Diese Frage können Unternehmen nicht alleine beantworten. Unternehmen können Red-Team-Tests durchführen und Sicherheitsberichte veröffentlichen, aber wenn die Regierung nicht über eigene Bewertungsmöglichkeiten verfügt, kann sie nur zwischen Pressekonferenzen, Papieren und Unternehmensverpflichtungen urteilen. Der Wert des britischen AI Security Research Institute liegt in der Einbeziehung der Regierung in den Testprozess.

Dieses Modell hat begonnen, sich auf die internationale Zusammenarbeit auszudehnen. Die britische Regierung gab am 25. Mai bekannt, dass das britische AI ​​Security Institute mit dem australischen AI Security Institute zusammenarbeiten wird, um hochmoderne KI-Risiken zu verfolgen, einschließlich der Frage, wie KI-Systeme für Cyberangriffe eingesetzt werden und wie sie zur Stärkung der Abwehr eingesetzt werden können.
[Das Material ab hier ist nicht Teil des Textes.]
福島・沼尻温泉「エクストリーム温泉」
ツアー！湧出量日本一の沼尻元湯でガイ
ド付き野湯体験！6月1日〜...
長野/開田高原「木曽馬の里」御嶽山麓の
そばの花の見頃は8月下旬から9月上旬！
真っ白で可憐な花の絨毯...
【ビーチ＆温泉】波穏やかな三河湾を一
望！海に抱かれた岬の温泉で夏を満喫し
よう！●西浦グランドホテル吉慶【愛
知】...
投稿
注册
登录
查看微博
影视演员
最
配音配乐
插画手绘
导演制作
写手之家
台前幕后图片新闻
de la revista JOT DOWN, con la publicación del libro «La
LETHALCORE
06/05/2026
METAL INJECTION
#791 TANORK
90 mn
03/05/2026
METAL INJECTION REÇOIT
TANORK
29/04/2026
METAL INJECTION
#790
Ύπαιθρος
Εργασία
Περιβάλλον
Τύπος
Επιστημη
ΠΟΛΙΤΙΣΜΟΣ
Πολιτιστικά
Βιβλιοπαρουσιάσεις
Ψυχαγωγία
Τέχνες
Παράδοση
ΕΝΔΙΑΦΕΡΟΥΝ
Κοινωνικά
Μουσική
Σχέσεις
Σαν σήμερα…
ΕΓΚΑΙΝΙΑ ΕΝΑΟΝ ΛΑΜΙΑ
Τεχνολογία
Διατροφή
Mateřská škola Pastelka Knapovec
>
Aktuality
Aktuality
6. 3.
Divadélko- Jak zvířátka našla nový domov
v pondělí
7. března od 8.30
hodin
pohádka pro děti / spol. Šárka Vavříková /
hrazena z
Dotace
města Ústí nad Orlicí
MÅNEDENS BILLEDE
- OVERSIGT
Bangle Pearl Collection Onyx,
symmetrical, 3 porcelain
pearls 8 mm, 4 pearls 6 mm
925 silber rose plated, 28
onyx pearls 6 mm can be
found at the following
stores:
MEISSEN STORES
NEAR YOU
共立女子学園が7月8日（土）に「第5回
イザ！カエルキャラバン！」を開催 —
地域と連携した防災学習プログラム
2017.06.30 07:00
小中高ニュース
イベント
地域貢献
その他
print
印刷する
In der Ankündigung wurde auch erwähnt, dass die beiden Parteien Erkenntnisse über KI-Fähigkeiten austauschen, Untersuchungen zu neu auftretenden Risiken durchführen und internationale Best Practices für KI-Tests und -Bewertungen fördern werden.

Auch die USA gehen in eine ähnliche Richtung. Das Center for AI Standards and Innovation (CAISI) des US-Handelsministeriums hat kürzlich eine Vereinbarung mit Google DeepMind, Microsoft und xAI getroffen, um nationale sicherheitsbezogene Bewertungen durchzuführen, bevor das Modell öffentlich veröffentlicht wird. Microsoft kündigte außerdem gleichzeitig die Aufnahme einer Zusammenarbeit mit der US-amerikanischen CAISI und der britischen AISI an, um hochmoderne Modelle zu testen, den Sicherheitsschutz zu bewerten und die nationale Sicherheit und große Risiken für die öffentliche Sicherheit zu verringern.

Dies bedeutet, dass sich Spitzenunternehmen in Zukunft nicht nur einem Marktwettbewerb gegenübersehen müssen, sondern auch einem Prozess, der immer mehr einer „Pre-Release-Sicherheitsbewertung“ ähnelt. In solchen Kooperationsrahmen wie dem Vereinigten Königreich und den Vereinigten Staaten ist es umso wahrscheinlicher, dass Unternehmen den staatlichen Testbehörden mehr Materialien und Zugangsrechte zur Verfügung stellen müssen, je stärker die Modellfähigkeiten sind. Wenn sich öffentliche Beschaffung, Unternehmensbeschaffung oder grenzüberschreitende Compliance für Startups in Zukunft stärker auf diese Art der Bewertung beziehen, werden Sicherheitstestfunktionen Teil des Produktwettbewerbs.

Künftig wird die KI-Aufsicht nicht mehr nur fragen: „Hat das Unternehmen eine Sicherheitsverpflichtung geschrieben?“ aber ich werde anfangen zu fragen: „Hat es tatsächlich jemand getestet?“ Das ist problematischer als eine Grundsatzerklärung und näher an der Realität.